- **EXERCISE DESCRIPTION**:
Report each line of the data that includes the word "Meca".

Page-level text extractions
⟨

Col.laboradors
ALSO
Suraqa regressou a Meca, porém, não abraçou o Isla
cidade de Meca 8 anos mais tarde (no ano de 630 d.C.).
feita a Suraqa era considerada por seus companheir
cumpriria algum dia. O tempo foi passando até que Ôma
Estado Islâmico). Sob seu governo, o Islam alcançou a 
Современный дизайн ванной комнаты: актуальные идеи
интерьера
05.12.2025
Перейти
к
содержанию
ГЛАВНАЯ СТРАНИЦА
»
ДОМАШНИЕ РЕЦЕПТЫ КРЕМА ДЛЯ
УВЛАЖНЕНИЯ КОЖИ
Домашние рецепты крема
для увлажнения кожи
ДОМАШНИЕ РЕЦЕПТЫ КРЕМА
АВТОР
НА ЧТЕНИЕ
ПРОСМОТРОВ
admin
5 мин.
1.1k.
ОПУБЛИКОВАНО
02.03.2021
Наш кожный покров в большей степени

⟩
⟨

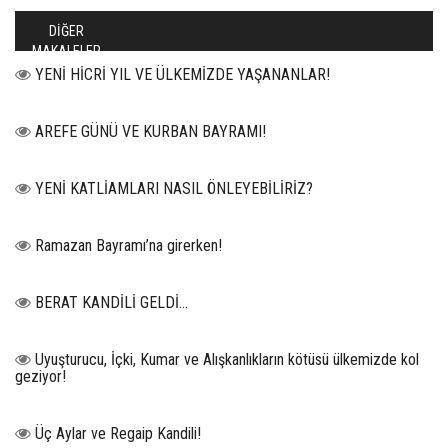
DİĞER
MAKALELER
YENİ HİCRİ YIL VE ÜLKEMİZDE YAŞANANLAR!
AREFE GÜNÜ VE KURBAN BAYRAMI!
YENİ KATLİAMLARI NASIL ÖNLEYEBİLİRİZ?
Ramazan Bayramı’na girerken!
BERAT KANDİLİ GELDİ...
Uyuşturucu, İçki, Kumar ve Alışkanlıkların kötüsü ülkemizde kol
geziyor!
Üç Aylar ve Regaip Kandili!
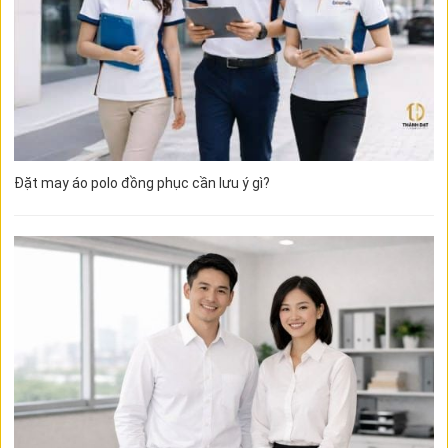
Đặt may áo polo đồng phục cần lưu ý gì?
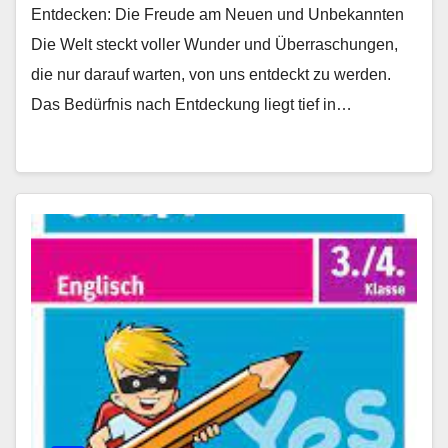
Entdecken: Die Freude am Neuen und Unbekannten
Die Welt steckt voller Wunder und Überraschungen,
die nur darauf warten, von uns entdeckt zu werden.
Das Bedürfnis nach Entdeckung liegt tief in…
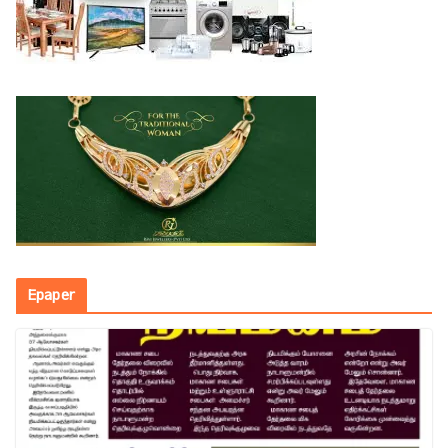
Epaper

⟩

- **TASK SOLUTION**:
Suraqa regressou a Meca, porém, não abraçou o Isla
cidade de Meca 8 anos mais tarde (no ano de 630 d.C.).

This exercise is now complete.